I wanted to stay out of this argument, too, but I couldn't hold back my tongue.
'Dad,' I said. 'I saw the bodyguard man at Auntie Sadika, and I know I had seen him before at neighbour Scyl.'
My father stared hard at me, then exclaimed, 'Oh, my God ... She ... she did a terrible thing. That man is a devil .... He destroyed the country ... He ... He had people killed ...'
My father suffered a massive heart attack at 53. I had to go out to work. Mother died two years later; she succumbed to emphysema. My mother must have developed the disease from second-hand smoking.
Aunt Sadika and Uncle Azeez helped financially with my brothers and me. At 22, I married an American girl, and three years later, migrated to the States.

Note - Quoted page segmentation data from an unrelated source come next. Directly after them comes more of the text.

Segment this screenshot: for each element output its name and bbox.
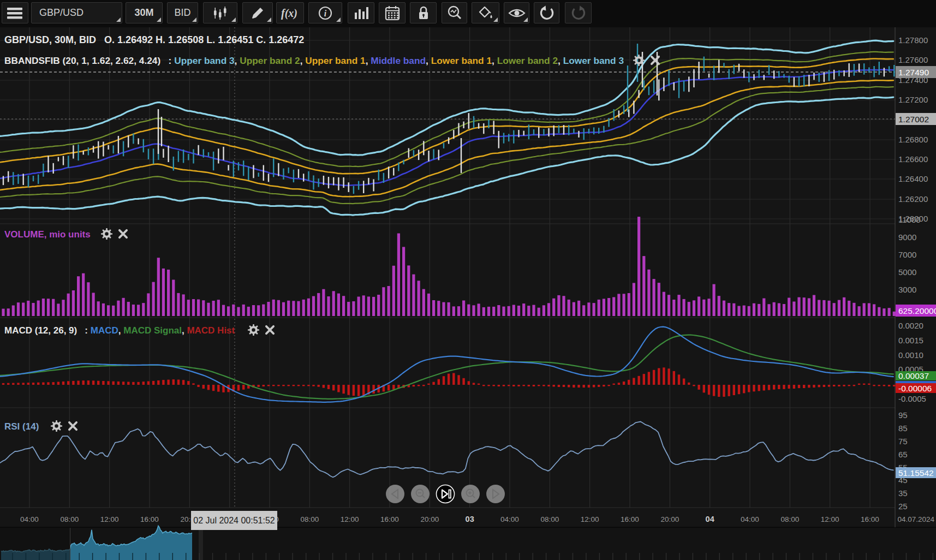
- svg-text:625.20000: 625.20000: [898, 306, 936, 315]
- svg-text:i: i: [324, 9, 327, 18]
- svg-text:9000: 9000: [898, 233, 916, 242]
- svg-text:95: 95: [898, 410, 908, 420]
- svg-text:0.00037: 0.00037: [898, 371, 929, 380]
- svg-text:12:00: 12:00: [341, 515, 359, 523]
- svg-text:20:00: 20:00: [420, 515, 439, 523]
- svg-text:11000: 11000: [898, 215, 921, 224]
- svg-text:75: 75: [898, 437, 908, 446]
- svg-text:1.27200: 1.27200: [898, 95, 928, 104]
- svg-text:5000: 5000: [898, 267, 916, 277]
- svg-text:3000: 3000: [898, 285, 916, 294]
- svg-text:7000: 7000: [898, 250, 916, 259]
- svg-text:1.27002: 1.27002: [898, 115, 929, 124]
- svg-text:04.07.2024: 04.07.2024: [897, 515, 934, 523]
- svg-text:08:00: 08:00: [60, 515, 79, 523]
- svg-text:35: 35: [898, 488, 908, 498]
- svg-text:12:00: 12:00: [100, 515, 119, 523]
- svg-text:0.0010: 0.0010: [898, 350, 923, 360]
- svg-text:f(x): f(x): [281, 7, 297, 20]
- svg-text:04: 04: [706, 515, 714, 523]
- svg-text:85: 85: [898, 424, 908, 433]
- svg-text:-0.0005: -0.0005: [898, 394, 926, 403]
- svg-text:03: 03: [466, 515, 474, 523]
- svg-text:25: 25: [898, 502, 908, 511]
- svg-text:1.27800: 1.27800: [898, 35, 928, 45]
- svg-text:1.26400: 1.26400: [898, 174, 928, 183]
- svg-text:04:00: 04:00: [741, 515, 759, 523]
- svg-text:65: 65: [898, 450, 908, 459]
- svg-text:1.27600: 1.27600: [898, 55, 928, 64]
- svg-text:02 Jul 2024 00:51:52: 02 Jul 2024 00:51:52: [193, 516, 275, 525]
- svg-text:04:00: 04:00: [500, 515, 519, 523]
- svg-text:1.27490: 1.27490: [898, 68, 929, 77]
- svg-text:16:00: 16:00: [861, 515, 879, 523]
- svg-text:20:00: 20:00: [660, 515, 679, 523]
- svg-text:16:00: 16:00: [380, 515, 399, 523]
- svg-text:16:00: 16:00: [140, 515, 159, 523]
- svg-text:12:00: 12:00: [821, 515, 839, 523]
- svg-text:1.26200: 1.26200: [898, 194, 928, 204]
- svg-text:1.26600: 1.26600: [898, 154, 928, 164]
- svg-text:08:00: 08:00: [780, 515, 799, 523]
- svg-text:0.0015: 0.0015: [898, 336, 923, 345]
- svg-text:0.0020: 0.0020: [898, 321, 923, 330]
- svg-text:12:00: 12:00: [581, 515, 599, 523]
- svg-text:-0.00006: -0.00006: [898, 384, 932, 393]
- svg-text:04:00: 04:00: [20, 515, 39, 523]
- svg-text:51.15542: 51.15542: [898, 468, 934, 478]
- svg-text:08:00: 08:00: [300, 515, 319, 523]
- svg-text:16:00: 16:00: [621, 515, 639, 523]
- svg-text:1.26800: 1.26800: [898, 135, 928, 144]
- svg-text:08:00: 08:00: [540, 515, 559, 523]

The Prime Minister lived at least a dozen years after his bodyguard visited Aunt Sadika. During that time the country suffered a tsunami of political turmoil, ineptitude and economic failures. Many families were shattered as people fled the country by whatever means they could. Few, if any, retained a sense of national pride. The Prime Minister said, 'Let them go and get as white as the snow ...'
After 15 years in New York City I returned home. I had failed to get as white as snow - not that I ever tried. All I ever yearned for was the broiling sunshine of my boyhood, especially the 'August holidays', as school vacations were called after the British had departed; 'summer' was out.
I visited Uncle Azeez and Aunt Sadika. Uncle Azeez was never a smoker, but he had become an alcoholic, though not the pathetic type. He was pleasant and charming. He still had his Morris Oxford, though it now seemed like a rattletrap. A sturdy-looking woman helped around the house and yard.
Aunt Sadika no longer practised her art. She was confined to a wheelchair, and she didn't recognise me, no matter how hard I tried to jog her memory. I felt sad about that. I suppose she just hadn't the power to heal herself.
On a hunch I mentioned the late Prime Minister's name. Her head snapped forward like an animal that had suddenly sniffed prey.
Course, I can't be certain if my Aunt ever had contact with the Prime Minister, much less to 'cure' him. Common folks in the country never knew for sure what the Prime Minister had died from. Some claimed he expired from lung cancer because he was a prodigious consumer of fat Cuban cigars.
I can see nothing wrong with the Prime Minister's legitimisation of obeah. Obeah represented the vestigial survival and tenacity of African religion in the Caribbean, despite the slave owners' systematic attempts to wipe out African culture. I think it was a courageous act to reinforce the idea that 'massa day was done', and people like Aunt Sadika could practise their beliefs. Indeed, in some ways the Prime Minister had tried to inculcate in his people national pride and self-reliance.
But his execution of political policies, well, that's a different bre ... .
Did Aunt Sadika care about that? I guess it's too late to ask the obeah woman.